Partiti gli incontri per un confronto sull’assistenza sanitaria Tra i temi liste d’attesa e percorsi diagnostici terapeutici
TERAMO. Sono iniziati gli incontri promossi dalla Asl di Teramo con i medici di medicina generale, i pediatri di libera scelta, gli specialisti ambulatoriali e di continuità assistenziale per un confronto sulle problematiche centrali dell'assistenza sanitaria. Le riunioni coinvolgono un ridotto numero di medici e si svolgono nella zona in cui questi operano. Per il momento sono stati scelti tre temi: le liste e i tempi di attesa delle prestazioni sanitarie e l'appropriatezza prescrittiva, l'avvio dei percorsi diagnostico-terapeutici aziendali e il sovraffollamento in pronto soccorso.

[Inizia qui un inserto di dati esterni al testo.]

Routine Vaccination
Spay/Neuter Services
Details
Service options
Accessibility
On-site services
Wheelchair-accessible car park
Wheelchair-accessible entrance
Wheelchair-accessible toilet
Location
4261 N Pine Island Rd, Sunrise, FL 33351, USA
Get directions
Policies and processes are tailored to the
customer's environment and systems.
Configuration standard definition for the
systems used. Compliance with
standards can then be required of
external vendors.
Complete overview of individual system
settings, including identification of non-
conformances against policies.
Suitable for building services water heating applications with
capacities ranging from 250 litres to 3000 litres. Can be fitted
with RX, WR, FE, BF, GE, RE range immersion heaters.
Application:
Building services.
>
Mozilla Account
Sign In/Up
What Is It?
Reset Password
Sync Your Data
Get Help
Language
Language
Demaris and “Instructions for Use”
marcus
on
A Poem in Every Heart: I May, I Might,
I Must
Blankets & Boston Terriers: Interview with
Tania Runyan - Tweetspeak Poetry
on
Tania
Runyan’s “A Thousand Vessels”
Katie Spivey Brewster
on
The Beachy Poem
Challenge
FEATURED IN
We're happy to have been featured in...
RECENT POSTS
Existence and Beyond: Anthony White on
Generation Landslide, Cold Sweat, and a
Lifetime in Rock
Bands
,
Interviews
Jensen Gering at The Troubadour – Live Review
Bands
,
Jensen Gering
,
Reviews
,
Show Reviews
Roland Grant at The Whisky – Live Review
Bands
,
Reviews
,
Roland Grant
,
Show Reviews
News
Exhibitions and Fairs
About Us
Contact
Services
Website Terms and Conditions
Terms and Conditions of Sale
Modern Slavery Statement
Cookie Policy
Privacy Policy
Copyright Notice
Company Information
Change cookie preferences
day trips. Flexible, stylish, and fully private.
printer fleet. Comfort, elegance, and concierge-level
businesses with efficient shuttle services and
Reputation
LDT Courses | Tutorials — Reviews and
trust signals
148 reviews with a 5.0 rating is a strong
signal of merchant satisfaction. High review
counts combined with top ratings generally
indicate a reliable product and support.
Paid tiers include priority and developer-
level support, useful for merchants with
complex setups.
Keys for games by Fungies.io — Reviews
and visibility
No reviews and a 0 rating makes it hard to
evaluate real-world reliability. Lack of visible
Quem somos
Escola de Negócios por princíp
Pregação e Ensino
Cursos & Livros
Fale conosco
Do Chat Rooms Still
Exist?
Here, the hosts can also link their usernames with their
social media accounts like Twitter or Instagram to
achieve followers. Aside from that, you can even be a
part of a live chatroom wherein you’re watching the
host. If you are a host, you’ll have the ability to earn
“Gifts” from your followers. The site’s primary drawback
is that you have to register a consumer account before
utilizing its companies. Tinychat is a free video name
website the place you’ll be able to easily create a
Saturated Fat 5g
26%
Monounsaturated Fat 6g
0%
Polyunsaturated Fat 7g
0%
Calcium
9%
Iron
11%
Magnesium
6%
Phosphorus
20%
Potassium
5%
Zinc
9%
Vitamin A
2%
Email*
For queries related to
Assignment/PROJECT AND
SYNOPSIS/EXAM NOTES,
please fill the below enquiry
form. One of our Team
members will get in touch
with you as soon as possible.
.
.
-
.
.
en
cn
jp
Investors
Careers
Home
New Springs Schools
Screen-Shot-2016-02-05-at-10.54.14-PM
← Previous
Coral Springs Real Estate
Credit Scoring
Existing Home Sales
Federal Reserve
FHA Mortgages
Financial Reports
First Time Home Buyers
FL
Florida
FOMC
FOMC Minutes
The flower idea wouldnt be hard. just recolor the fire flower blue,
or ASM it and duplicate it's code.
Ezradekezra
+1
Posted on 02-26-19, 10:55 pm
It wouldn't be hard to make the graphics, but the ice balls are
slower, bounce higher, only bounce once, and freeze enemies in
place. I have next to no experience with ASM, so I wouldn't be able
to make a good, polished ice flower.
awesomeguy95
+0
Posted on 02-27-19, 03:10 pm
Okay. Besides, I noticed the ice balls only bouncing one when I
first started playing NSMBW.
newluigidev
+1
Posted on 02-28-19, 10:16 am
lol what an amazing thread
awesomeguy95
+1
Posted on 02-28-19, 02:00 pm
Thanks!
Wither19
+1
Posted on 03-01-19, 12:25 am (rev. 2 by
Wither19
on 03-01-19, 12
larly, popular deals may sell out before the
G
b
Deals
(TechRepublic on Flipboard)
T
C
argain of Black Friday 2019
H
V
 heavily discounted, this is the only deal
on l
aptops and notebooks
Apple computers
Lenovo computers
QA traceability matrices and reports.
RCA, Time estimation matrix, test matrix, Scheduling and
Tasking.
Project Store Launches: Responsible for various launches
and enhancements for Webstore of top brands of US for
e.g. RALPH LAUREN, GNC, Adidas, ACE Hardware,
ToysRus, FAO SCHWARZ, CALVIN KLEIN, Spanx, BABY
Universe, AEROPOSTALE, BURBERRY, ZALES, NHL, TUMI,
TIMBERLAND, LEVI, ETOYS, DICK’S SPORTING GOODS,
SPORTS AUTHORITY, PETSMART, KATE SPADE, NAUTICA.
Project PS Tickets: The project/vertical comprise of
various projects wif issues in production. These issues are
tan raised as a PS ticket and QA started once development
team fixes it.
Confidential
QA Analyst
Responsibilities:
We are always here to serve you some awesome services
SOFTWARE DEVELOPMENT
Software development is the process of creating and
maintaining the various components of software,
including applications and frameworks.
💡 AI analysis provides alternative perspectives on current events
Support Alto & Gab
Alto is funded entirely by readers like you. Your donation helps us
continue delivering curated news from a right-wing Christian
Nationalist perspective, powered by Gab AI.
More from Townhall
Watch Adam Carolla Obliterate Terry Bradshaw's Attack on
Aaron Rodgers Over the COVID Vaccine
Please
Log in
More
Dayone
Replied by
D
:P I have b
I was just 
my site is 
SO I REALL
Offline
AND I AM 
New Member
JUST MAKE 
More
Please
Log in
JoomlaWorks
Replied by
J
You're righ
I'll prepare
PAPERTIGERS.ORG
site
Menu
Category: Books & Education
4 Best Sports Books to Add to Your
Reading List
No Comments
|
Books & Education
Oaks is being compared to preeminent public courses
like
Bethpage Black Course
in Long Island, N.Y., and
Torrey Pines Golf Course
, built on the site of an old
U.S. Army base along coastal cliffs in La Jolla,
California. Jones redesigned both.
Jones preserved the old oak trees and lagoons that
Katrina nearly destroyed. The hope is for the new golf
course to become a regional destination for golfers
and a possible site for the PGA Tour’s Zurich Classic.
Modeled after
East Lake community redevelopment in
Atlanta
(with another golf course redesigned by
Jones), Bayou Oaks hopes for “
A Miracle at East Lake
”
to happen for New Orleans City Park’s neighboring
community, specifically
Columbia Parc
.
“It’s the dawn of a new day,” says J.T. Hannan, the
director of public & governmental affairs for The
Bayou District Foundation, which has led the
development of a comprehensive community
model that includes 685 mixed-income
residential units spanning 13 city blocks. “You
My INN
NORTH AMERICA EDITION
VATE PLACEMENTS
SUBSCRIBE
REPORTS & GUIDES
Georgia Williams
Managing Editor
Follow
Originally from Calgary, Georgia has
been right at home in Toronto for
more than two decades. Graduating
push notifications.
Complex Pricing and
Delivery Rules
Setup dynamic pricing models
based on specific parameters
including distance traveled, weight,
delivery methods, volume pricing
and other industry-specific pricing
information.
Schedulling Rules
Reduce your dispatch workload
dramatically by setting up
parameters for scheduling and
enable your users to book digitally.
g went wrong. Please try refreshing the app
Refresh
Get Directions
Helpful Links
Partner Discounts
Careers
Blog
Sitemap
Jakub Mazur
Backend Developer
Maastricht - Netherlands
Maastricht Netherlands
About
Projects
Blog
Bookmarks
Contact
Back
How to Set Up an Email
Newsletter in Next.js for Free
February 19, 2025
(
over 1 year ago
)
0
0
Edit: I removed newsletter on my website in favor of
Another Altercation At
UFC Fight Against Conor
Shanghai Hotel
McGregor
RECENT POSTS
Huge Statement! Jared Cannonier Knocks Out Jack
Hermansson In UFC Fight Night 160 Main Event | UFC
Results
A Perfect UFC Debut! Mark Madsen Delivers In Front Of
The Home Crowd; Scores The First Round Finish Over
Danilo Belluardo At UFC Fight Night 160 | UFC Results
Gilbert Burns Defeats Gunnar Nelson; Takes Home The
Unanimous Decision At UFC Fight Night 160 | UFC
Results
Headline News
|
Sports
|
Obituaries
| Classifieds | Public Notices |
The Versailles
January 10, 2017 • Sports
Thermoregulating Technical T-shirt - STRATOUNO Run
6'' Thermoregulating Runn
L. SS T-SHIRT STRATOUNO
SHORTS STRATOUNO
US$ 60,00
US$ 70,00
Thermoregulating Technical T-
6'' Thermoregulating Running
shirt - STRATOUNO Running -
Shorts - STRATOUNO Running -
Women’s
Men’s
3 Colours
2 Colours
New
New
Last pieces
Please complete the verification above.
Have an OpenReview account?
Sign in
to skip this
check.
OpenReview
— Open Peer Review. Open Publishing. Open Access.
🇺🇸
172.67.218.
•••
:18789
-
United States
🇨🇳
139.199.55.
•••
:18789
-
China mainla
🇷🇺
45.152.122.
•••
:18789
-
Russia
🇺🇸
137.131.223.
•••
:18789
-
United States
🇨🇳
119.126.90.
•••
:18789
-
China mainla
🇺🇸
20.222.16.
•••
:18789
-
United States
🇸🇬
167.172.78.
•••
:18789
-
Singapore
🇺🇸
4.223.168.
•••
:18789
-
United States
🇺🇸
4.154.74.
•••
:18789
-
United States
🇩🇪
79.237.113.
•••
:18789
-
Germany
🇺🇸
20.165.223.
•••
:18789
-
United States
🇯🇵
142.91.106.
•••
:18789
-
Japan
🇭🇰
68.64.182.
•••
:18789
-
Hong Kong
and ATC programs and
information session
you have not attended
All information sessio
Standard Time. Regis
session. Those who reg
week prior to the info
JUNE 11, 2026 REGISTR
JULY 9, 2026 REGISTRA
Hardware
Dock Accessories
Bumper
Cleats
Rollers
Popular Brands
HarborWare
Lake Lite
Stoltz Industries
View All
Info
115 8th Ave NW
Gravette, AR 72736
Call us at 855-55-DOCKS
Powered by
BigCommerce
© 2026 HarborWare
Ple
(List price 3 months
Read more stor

«L'aumento dell'offerta di prestazioni sanitarie, realizzata attraverso provvedimenti aziendali nel 2022-23 e che saranno ampliati nel 2024, produce buoni esiti solo con una corretta gestione della domanda», si legge in una nota dell’Asl, «per le liste d'attesa la domanda si gestisce intervenendo, da una parte, sull'educazione dei cittadini a una giusta richiesta di salute, dall'altra con prescrizioni appropriate dei medici. A loro la Asl chiede collaborazione perché le prescrizioni siano corrispondenti alle reali necessità dei pazienti. Le prescrizioni non appropriate, infatti, pesano sull'allungamento delle liste di attesa».
Il secondo tema è quello dei Pdta, i percorsi diagnostici terapeutici aziendali, in particolare dei percorsi di carattere oncologico, relativi al tumore della mammella, del colon e del polmone. «Un argomento centrale», continua la nota, « perché la presa in carico del paziente è imprescindibile per una medicina sempre più di prossimità. L'obiettivo è indicare ai medici come si accede al Pdta per la presa in carico del paziente, evitandogli inutili e penosi giri fra vari reparti». Altro tema il sovraffollamento nei pronto soccorso. «Criticità di rilievo nazionale causata principalmente dalla carenza dei medici d'urgenza e di pronto soccorso», si legge a questo proposito nella nota, «l’ Asl, in proposito, ha recepito la delibera regionale che prevede una serie di interventi per limitare la permanenza del paziente in pronto soccorso, non oltre le 8 ore. È in fase di definizione un progetto regionale, che vede Teramo capofila, nell'approccio multisistemico per garantire le urgenze a bassa complessità nelle strutture territoriali come le Uccp. Il progetto, chiamato Caut (centri di assistenza e urgenza territoriale) cerca di contrastare l'incremento di accessi di codici bianchi e verdi». Prossimo incontro sabato 23 settembre a Giulianova. (red.te.)